Estamos perante empresas com escala de produção multinacional, com peso decisivo nas vendas europeias (e mundiais) do produto em que se especializaram – uma é a maior produtora mundial de relógios, a outra é a terceira maior produtora de cassetes no mercado europeu.

As exportações destas filiais americanas destinam-se à Suíça, a «outros países» e à França; para os EUA são insignificantes.

Ou seja, as filiais portuguesas destinam-se a utilizar um país de baixos salários para fortalecer a posição dos grupos no mercado europeu.

iii.1.4. EVOLUçãO DAS mAQUILADORAS: UmA TRANSIçãO INDUSTRIAL?
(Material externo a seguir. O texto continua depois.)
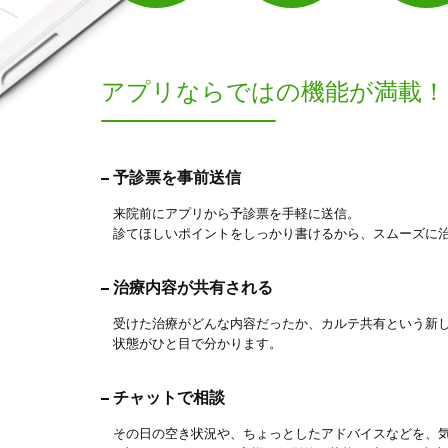
アプリならでは
の機能が満載！
予診票を事前送信
来院前にアプリから予診票を手軽に送信。
診てほしいポイントをしっかり書けるから、スムーズに
治療内容が共有される
受けた治療がどんな内容だったか、カルテ共有という新
状態がひと目で分かります。
チャットで相談
その日の空き状況や、ちょっとしたアドバイスなどを、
Desde 1982, foram observadas mudanças qualitativamente importantes no processo de produção das fábricas “maquiladoras”. Nalguns sectores, estas unidades industriais deixaram de ser caracterizadas pela baixa produtividade e por cadeias de montagens intensivas em trabalho não especializado. A produtividade do trabalho cresceu, em simultâneo com a maior utilização de trabalho qualificado e o aumento de dimensão das unidades fabris; o processo produtivo passou a ser mais capital intensivo; e muitas unidades “maquiladoras” passaram efectivamente a fabricar, paralelamente à actividade de simples montagem. Por outras palavras, a “nova” geração das maquiladoras passou a acrescentar valor ao produto, pela manufactura das suas componentes, em vez de somente as montar.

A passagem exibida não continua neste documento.